Retrieval Augmented Generation (RAG) Application

I wanted to learn how to use text generation models, and their application in a Retrieval Augmented Generation (RAG) context particularly attracted me. The idea is to allow a user to upload their own documents and then ask questions that a language model (LLM) can answer, based directly on these documents.

To start, I decided to focus on a simple format: PDF files (maybe videos will come later?)

Setting up a first application

To quickly build a prototype, I used Streamlit, a Python package that makes it easy to create web applications. This way, the user can upload a PDF, ask a question, and receive an AI-generated answer.

How the AI part works

For the AI part, I mainly used LangChain, a very practical framework for building applications that use LLMs. LangChain simplifies connecting to different data sources, managing conversations, memory, and so on.


1. Extracting and preparing the text

I start by extracting all the text contained in the PDF. This text is then split into several fixed-size pieces, called "chunks":

• Each chunk is 500 characters long.

• The chunks overlap by 100 characters to avoid cutting a sentence or an idea in the middle and thus losing important context.


2. Creating the vector space

Each chunk is transformed into a numerical vector (called an embedding), which captures its meaning. Thus, two chunks covering similar topics will have vectors close to each other in this space.

To generate these embeddings, I use the "all-MiniLM-L6-v2" model from Hugging Face, via LangChain.

Then, thanks to FAISS (Facebook AI Similarity Search), integrated into LangChain, I build a vector space containing all the embeddings.

This space then makes it possible to quickly retrieve the most relevant passages depending on the question asked.


3. Asking a question and generating the answer

When a user asks a question, the application:

• Searches in the vector space for the chunks closest to the topic of the question.

• Sends these chunks as context to the language model, along with the question.

To do this, I use a standard prompt template provided by LangChain:

This prompt automatically inserts the question and the context before sending them to the LLM, which then generates a precise answer.

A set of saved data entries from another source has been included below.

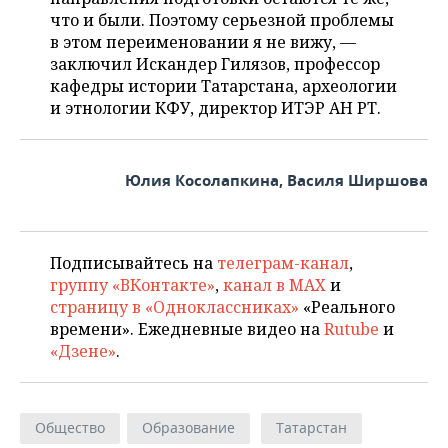
что и были. Поэтому серьезной проблемы
в этом переименовании я не вижу, —
заключил Искандер Гилязов, профессор
кафедры истории Татарстана, археологии
и этнологии КФУ, директор ИТЭР АН РТ.
Юлия Косолапкина, Василя Ширшова
Подписывайтесь на
телеграм-канал
,
группу «ВКонтакте»
,
канал в MAX
и
страницу в «Одноклассниках»
«Реального
времени». Ежедневные видео на
Rutube
и
«Дзене»
.
Общество
Образование
Татарстан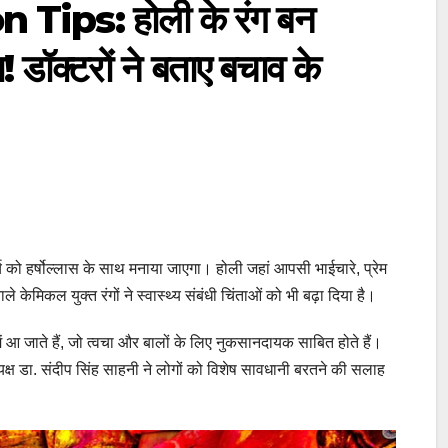
Tips: होली के रंग बन
! डॉक्टरों ने बताए बचाव के
्च को हर्षोल्लास के साथ मनाया जाएगा। होली जहां आपसी भाईचारे, प्रेम
 केमिकल युक्त रंगों ने स्वास्थ्य संबंधी चिंताओं को भी बढ़ा दिया है।
ें आ जाते हैं, जो त्वचा और बालों के लिए नुकसानदायक साबित होते हैं।
्यक्ष डा. संदीप सिंह साहनी ने लोगों को विशेष सावधानी बरतने की सलाह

To simplify the operation flow, I built a LangChain graph that chains all these steps automatically: from context retrieval to calling the language model.

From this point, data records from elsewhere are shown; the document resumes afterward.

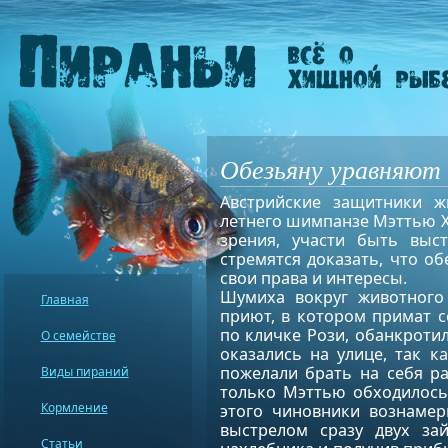
Обезьяну уравняют в
Австрийские защитники ж
летнего шимпанзе Мэттью Хи
зрения, участи быть выс
стремятся доказать, что о
свои права и интересы.
Шумиха вокруг животного 
Главная
приют, в котором примат 
по кличке Рози, обанкроти
О семействе
оказались на улице, так к
пожелали брать на себя р
Виды пираний
только Мэттью обходилось
Кормление
этого чиновники вознамер
выстрелом сразу двух за
Статьи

The application is then fully functional!

Advanced features

Analyzing multiple PDF files

The first improvement was to allow the analysis of multiple files at the same time.

To do this:

• I modified the Streamlit widget to accept multiple file uploads.

• I extract and split the text of each file individually.

• All the chunks are then combined into a single list to create a global vector space.

The LLM can then answer questions by consulting all the documents at once.


Displaying the sources used for the answer

I also added a feature to display the sources the model used to formulate its answer.

Indeed, each extracted context piece is linked to:

• The chunk's text.

• The source PDF file.

• And its position in the document.

After each answer, a collapsible section allows the user to read the exact excerpts that helped build the answer.

Conclusion

This project allowed me to deeply understand how to combine information extraction, vectorization, and text generation to create an interactive application.

The next step will surely be to add memory to the model to create a conversation flow, and then explore new types of documents, such as video transcripts.